Опять где-то далеко, в закоулках сознания мелькнули какие-то кусочки из русской литературы. Конечно, прежние великие: Достоевский, Гоголь, тут же Булгаков и кто-то из современных, ещё без имени, но настырные, уже успевшие отметиться.
И сразу же следом что-то среднее между окриком и очень вкрадчивой установкой шепотом:
— Они — там, ты — здесь…
«Там» — абстракция… «Здесь» — пронзившая каждую твою клеточку душная и склизкая реальность…
Незатейливая эта информация не от собеседника своего незваного это исходила, а внутри сама по себе как-то рождалась.
Там же и почти ядовитое возникло и вдогон пристроилось:
— Один падучей страдал, выходит, с головой не дружил… Другой просто напрочь рехнулся… Третий, как говорят, душу на гениальность променял… А современные? Что с них… Кто-то только курнувши пишет… Кто-то пидор откровенный… Кто-то просто пыжится, из себя литератора воображает, вымучивает…
В сторону литературу! Даже великую! Не всегда она палочкой-выручалочкой служит…
Палочкой-выручалочкой — нет, а вот соломинкой, за которую хватаешься, когда не за что кроме хвататься, — это, кажется, тот самый случай!
Ещё в Бутырке внезапно и необратимо понял: надо писать, только этим мне здесь спастись и выжить! Начал что-то на оборотных сторонах казённых мусорских бумаг кропать. Нечто среднее между дневником — каждодневной тягостной хроникой собственной беды и скелетиками будущих рассказов. Себя убеждал: будет книга, выйду — издам… Опять же внушал, будто это — главный нынешний смысл жизни, будто ради этого и корячиться выживать надо, будто это и выжить поможет, той самой соломинке сподобится…
Не получилось об этом додумать. Собеседник мой незваный и нескромный снова вклинился. Не перебивал, не повышал голоса, а именно вклинился, ввалился, растолкал и отодвинул все мои мысли и соображения.
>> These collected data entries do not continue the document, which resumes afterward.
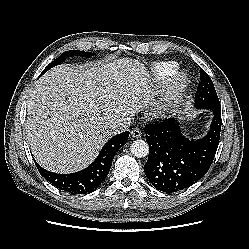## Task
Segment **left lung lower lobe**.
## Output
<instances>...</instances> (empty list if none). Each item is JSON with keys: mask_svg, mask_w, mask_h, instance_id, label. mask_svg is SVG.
<instances>
[{"mask_svg": "<svg viewBox=\"0 0 249 249\" xmlns=\"http://www.w3.org/2000/svg\"><path fill=\"white\" fill-rule=\"evenodd\" d=\"M211 110V127L202 139L185 138L175 118L145 127L150 151L144 172L156 189L180 191L207 173L218 148L222 122L221 108Z\"/></svg>", "mask_w": 249, "mask_h": 249, "instance_id": "obj_1", "label": "left lung lower lobe"}]
</instances>
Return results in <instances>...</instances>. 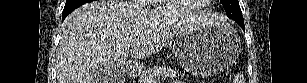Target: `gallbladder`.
I'll return each mask as SVG.
<instances>
[{"instance_id": "1", "label": "gallbladder", "mask_w": 307, "mask_h": 83, "mask_svg": "<svg viewBox=\"0 0 307 83\" xmlns=\"http://www.w3.org/2000/svg\"><path fill=\"white\" fill-rule=\"evenodd\" d=\"M123 76L122 70L119 68L99 67L92 75L94 83H120Z\"/></svg>"}]
</instances>
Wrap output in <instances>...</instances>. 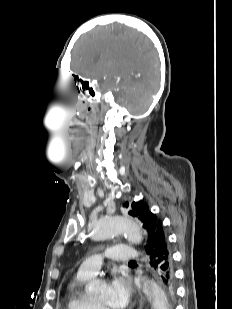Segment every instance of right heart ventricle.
<instances>
[{"label": "right heart ventricle", "instance_id": "1", "mask_svg": "<svg viewBox=\"0 0 232 309\" xmlns=\"http://www.w3.org/2000/svg\"><path fill=\"white\" fill-rule=\"evenodd\" d=\"M91 279L77 273L67 287V309H98L94 299L85 291V284Z\"/></svg>", "mask_w": 232, "mask_h": 309}]
</instances>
— И здесь Ты ошибся! Кому сейчас твои страдания-мычания нужны? Кого это задевает-трогает? Разве это важно для тех, кто с тобою рядом здесь? Для большинства из них главное, чтобы было «закурить-заварить». А тех твоих соотечественников, что на воле, совсем другие штуки волнуют. Одних — как ранее нахапанное за бугор переправить, и самим следом рвануть. Других — просто как с ближними своими с голоду не сдохнуть. И тут ты тут со своими внутренними исканиями. Смешно… Да и кто нынче возьмётся издать? Сегодняшней литературой правит рынок. Главное — оборот, прибыль! Разве ты можешь гарантировать, что твои будущие книги, как горячие пироги раскупать будут?
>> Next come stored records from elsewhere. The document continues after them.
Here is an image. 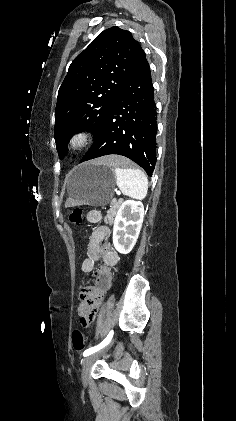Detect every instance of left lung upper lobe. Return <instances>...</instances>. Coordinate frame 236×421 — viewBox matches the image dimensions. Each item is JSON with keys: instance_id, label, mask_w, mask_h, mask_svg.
Segmentation results:
<instances>
[{"instance_id": "obj_1", "label": "left lung upper lobe", "mask_w": 236, "mask_h": 421, "mask_svg": "<svg viewBox=\"0 0 236 421\" xmlns=\"http://www.w3.org/2000/svg\"><path fill=\"white\" fill-rule=\"evenodd\" d=\"M141 46L129 31L104 30L71 63L60 86L54 138L63 158L73 134L98 132L132 70Z\"/></svg>"}]
</instances>
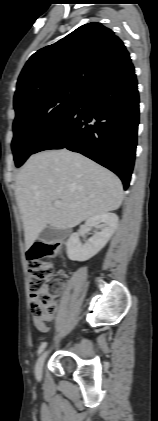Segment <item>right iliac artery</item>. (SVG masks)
<instances>
[{
  "instance_id": "1",
  "label": "right iliac artery",
  "mask_w": 158,
  "mask_h": 421,
  "mask_svg": "<svg viewBox=\"0 0 158 421\" xmlns=\"http://www.w3.org/2000/svg\"><path fill=\"white\" fill-rule=\"evenodd\" d=\"M46 345H47V343H46V342H43V343L40 345V347H39V349H38V354H40V353H41V352L45 349Z\"/></svg>"
}]
</instances>
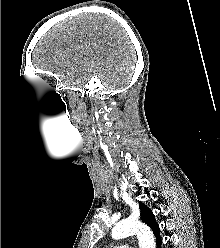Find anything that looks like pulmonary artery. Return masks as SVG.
<instances>
[{"label":"pulmonary artery","instance_id":"pulmonary-artery-1","mask_svg":"<svg viewBox=\"0 0 220 248\" xmlns=\"http://www.w3.org/2000/svg\"><path fill=\"white\" fill-rule=\"evenodd\" d=\"M114 248H130V247L127 246V245H120V246H116V247H114Z\"/></svg>","mask_w":220,"mask_h":248}]
</instances>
Другой момент — политический, ещё более важный… Во все времена, во всех государствах состояние тюрем, лагерей и всех прочих подобных мест — показатель духовного здоровья общества, степени гуманности государства, уровня правильности этого государства… А тут — опять ты со своими рассказами… Как мусора за бабки мобилы в зону затягивают, как те же мусора на шмонах у арестантов сигареты и продукты воруют, как хозяин опять же за бабки арестантов на УДО отпускает… Ты ещё во всех деталях распиши, как тебя сажали, вспомни пофамильно, какие большие люди к этому отношение имели, как они руки на этом погрели, какой сукой твой бывший главный редактор газеты, где ты на тот момент работал, оказался…
Между прочим, в твоей писанине даже положительного героя пока не присутствует… Как же так, литература, не просто литература, а литература в традициях великой русской литературы, и без положительного героя? Что-то здесь не правильно… Обречена твоя писанина, не будет ей хода!
Вот если бы Ты что-то в духе времени, на потребу дня о лагерной нынешней жизни сотворил… Например, как в зону заехал бывший депутат или губернатор какой-нибудь, и у него — вдруг роман голубой разворачивается с… кем-то из мусорской администрации… Вот это был бы факт литературной жизни! На такой сюжет и критики бы отозвались, и блогеры… Глядишь, и киношники бы проснулись, за экранизацию взялись, сериал замутили… Свежачок! При таком раскладе и спонсор нашёлся бы… А там, вдруг, иностранцы заинтересуются, с валютой подтянутся… Новые грани загадочной русской души! Клубничка с привкусом неогулага и постсталинского тоталитаризма! И ты бы в накладе не остался… Гонорары, презентации, загранкомандировки… Перспектива…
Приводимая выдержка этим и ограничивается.